• [Goal of the exercise]: For the data below, give again exactly the lines from the one containing "landsbyer på DR" through the one containing "undersøgelsen, fortæller Knud", both ends included, and no others.

• [Materials provided]:
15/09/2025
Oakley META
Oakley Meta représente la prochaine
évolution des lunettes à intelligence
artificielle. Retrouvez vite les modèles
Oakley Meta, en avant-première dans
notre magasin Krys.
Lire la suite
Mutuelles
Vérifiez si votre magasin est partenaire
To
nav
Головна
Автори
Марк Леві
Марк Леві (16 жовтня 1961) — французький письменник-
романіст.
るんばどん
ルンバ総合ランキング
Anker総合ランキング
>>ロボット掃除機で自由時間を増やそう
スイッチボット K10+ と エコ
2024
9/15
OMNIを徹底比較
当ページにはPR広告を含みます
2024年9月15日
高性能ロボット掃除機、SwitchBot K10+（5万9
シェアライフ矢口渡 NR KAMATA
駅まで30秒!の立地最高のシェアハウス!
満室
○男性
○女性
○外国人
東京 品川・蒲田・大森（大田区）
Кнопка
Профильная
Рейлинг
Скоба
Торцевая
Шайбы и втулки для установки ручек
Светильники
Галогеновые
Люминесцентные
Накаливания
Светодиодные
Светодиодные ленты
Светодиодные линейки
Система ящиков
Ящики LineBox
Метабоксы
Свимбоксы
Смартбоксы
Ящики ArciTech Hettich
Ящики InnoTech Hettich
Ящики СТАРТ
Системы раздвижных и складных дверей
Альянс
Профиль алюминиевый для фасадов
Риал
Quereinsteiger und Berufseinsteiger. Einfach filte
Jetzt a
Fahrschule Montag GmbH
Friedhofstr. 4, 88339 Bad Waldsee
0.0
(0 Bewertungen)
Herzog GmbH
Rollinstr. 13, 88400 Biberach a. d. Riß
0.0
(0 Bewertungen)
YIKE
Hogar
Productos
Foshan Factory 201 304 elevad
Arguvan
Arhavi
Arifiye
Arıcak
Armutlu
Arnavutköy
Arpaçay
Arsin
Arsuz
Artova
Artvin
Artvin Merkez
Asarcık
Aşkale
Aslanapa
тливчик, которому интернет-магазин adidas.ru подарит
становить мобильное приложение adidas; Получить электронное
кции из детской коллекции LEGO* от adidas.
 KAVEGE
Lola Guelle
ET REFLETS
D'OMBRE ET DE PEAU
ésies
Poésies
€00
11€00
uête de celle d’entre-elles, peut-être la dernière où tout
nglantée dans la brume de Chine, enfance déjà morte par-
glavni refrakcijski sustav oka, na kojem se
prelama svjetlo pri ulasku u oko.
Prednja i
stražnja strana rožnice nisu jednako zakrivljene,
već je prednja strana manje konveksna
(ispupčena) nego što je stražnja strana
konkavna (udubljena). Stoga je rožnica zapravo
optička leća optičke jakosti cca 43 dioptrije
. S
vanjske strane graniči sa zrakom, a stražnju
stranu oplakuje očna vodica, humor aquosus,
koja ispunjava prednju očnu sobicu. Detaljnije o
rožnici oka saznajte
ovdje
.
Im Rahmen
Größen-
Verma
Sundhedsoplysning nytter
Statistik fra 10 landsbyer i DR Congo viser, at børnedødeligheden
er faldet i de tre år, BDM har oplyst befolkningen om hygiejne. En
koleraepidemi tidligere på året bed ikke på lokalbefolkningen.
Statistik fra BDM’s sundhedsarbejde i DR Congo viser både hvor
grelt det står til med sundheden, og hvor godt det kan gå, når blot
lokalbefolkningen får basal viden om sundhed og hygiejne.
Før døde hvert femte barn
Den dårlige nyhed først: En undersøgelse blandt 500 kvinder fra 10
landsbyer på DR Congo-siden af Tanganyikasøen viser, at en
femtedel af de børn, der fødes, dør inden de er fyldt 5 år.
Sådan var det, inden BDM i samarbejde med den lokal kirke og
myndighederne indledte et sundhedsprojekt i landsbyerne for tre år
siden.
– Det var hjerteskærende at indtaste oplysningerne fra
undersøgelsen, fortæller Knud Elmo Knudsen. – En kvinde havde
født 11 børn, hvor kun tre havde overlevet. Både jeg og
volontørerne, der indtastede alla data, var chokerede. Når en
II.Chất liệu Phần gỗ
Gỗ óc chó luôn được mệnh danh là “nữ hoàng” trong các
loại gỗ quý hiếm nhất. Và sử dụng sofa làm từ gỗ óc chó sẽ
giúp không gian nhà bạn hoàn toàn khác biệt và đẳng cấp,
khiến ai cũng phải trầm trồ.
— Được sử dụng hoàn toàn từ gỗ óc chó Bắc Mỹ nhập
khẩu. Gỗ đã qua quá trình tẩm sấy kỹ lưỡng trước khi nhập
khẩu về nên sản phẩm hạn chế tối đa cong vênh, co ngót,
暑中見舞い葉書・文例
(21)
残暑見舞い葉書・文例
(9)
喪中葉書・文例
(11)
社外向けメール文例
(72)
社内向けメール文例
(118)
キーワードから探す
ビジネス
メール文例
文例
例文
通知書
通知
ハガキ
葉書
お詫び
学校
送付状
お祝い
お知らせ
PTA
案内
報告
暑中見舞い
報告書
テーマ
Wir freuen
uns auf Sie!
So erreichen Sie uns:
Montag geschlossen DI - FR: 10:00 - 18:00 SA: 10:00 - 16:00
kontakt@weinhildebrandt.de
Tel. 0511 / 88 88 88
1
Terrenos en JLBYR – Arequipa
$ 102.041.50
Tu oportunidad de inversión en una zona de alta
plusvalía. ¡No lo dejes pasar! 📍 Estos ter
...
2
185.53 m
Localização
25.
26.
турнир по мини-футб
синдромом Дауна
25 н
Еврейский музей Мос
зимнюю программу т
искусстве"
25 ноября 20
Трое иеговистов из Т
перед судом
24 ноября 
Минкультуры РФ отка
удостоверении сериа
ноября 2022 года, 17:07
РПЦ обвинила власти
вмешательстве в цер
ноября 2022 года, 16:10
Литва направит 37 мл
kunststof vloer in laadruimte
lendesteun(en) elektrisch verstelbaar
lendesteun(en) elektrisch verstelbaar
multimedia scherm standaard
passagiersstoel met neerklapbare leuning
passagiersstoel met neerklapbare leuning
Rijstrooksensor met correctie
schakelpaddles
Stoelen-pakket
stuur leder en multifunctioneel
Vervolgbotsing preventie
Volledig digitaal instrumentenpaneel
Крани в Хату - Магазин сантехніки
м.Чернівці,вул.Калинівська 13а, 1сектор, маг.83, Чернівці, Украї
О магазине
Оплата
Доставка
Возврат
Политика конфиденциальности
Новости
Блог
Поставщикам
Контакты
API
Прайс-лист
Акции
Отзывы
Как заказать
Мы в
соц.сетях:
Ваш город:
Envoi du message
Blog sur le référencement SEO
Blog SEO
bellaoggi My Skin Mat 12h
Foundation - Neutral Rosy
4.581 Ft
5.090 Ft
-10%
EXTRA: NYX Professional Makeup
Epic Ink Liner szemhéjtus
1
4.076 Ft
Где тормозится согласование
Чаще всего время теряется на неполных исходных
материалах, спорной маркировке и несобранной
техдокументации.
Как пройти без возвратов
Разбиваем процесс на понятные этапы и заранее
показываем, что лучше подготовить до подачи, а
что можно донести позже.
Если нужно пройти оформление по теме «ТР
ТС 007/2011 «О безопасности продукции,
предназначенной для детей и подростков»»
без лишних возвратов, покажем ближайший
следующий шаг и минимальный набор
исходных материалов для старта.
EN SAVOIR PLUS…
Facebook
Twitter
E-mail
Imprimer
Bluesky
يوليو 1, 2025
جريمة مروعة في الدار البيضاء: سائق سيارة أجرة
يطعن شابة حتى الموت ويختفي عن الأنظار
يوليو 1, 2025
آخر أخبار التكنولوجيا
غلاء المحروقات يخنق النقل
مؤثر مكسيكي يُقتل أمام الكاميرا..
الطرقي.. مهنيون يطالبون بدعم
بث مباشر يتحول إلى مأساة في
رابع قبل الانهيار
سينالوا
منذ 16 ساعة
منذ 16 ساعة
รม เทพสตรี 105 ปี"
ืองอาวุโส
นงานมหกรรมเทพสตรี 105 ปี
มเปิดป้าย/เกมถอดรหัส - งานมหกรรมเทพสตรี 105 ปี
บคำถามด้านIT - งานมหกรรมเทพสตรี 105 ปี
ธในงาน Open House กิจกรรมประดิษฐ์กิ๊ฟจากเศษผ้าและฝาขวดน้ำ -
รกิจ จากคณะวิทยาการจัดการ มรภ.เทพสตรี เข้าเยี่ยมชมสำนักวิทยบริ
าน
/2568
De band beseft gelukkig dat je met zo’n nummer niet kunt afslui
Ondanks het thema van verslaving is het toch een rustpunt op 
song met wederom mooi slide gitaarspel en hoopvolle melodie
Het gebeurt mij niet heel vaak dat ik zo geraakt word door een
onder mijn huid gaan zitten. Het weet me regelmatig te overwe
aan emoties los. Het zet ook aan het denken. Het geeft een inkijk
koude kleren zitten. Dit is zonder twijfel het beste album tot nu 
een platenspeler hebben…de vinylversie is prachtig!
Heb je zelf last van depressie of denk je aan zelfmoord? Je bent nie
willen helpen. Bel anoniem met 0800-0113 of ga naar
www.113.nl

• [Result for this task]:
landsbyer på DR Congo-siden af Tanganyikasøen viser, at en
femtedel af de børn, der fødes, dør inden de er fyldt 5 år.
Sådan var det, inden BDM i samarbejde med den lokal kirke og
myndighederne indledte et sundhedsprojekt i landsbyerne for tre år
siden.
– Det var hjerteskærende at indtaste oplysningerne fra
undersøgelsen, fortæller Knud Elmo Knudsen. – En kvinde havde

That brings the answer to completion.